▶ **What needs to be done**
Because the images are not wanted, restate every line below word for word without them.

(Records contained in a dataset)
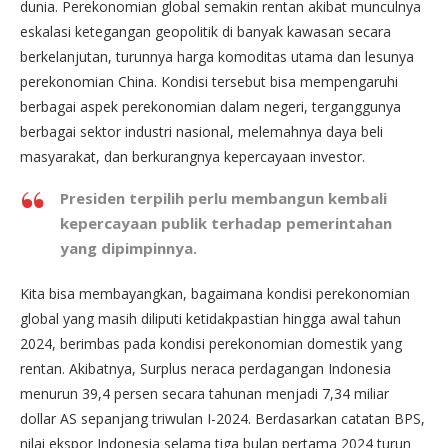
dunia. Perekonomian global semakin rentan akibat munculnya
eskalasi ketegangan geopolitik di banyak kawasan secara
berkelanjutan, turunnya harga komoditas utama dan lesunya
perekonomian China. Kondisi tersebut bisa mempengaruhi
berbagai aspek perekonomian dalam negeri, terganggunya
berbagai sektor industri nasional, melemahnya daya beli
masyarakat, dan berkurangnya kepercayaan investor.
Presiden terpilih perlu membangun kembali
kepercayaan publik terhadap pemerintahan
yang dipimpinnya.
Kita bisa membayangkan, bagaimana kondisi perekonomian
global yang masih diliputi ketidakpastian hingga awal tahun
2024, berimbas pada kondisi perekonomian domestik yang
rentan. Akibatnya, Surplus neraca perdagangan Indonesia
menurun 39,4 persen secara tahunan menjadi 7,34 miliar
dollar AS sepanjang triwulan I-2024. Berdasarkan catatan BPS,
nilai ekspor Indonesia selama tiga bulan pertama 2024 turun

▶ **Result for this task**
dunia. Perekonomian global semakin rentan akibat munculnya
eskalasi ketegangan geopolitik di banyak kawasan secara
berkelanjutan, turunnya harga komoditas utama dan lesunya
perekonomian China. Kondisi tersebut bisa mempengaruhi
berbagai aspek perekonomian dalam negeri, terganggunya
berbagai sektor industri nasional, melemahnya daya beli
masyarakat, dan berkurangnya kepercayaan investor.
Presiden terpilih perlu membangun kembali
kepercayaan publik terhadap pemerintahan
yang dipimpinnya.
Kita bisa membayangkan, bagaimana kondisi perekonomian
global yang masih diliputi ketidakpastian hingga awal tahun
2024, berimbas pada kondisi perekonomian domestik yang
rentan. Akibatnya, Surplus neraca perdagangan Indonesia
menurun 39,4 persen secara tahunan menjadi 7,34 miliar
dollar AS sepanjang triwulan I-2024. Berdasarkan catatan BPS,
nilai ekspor Indonesia selama tiga bulan pertama 2024 turun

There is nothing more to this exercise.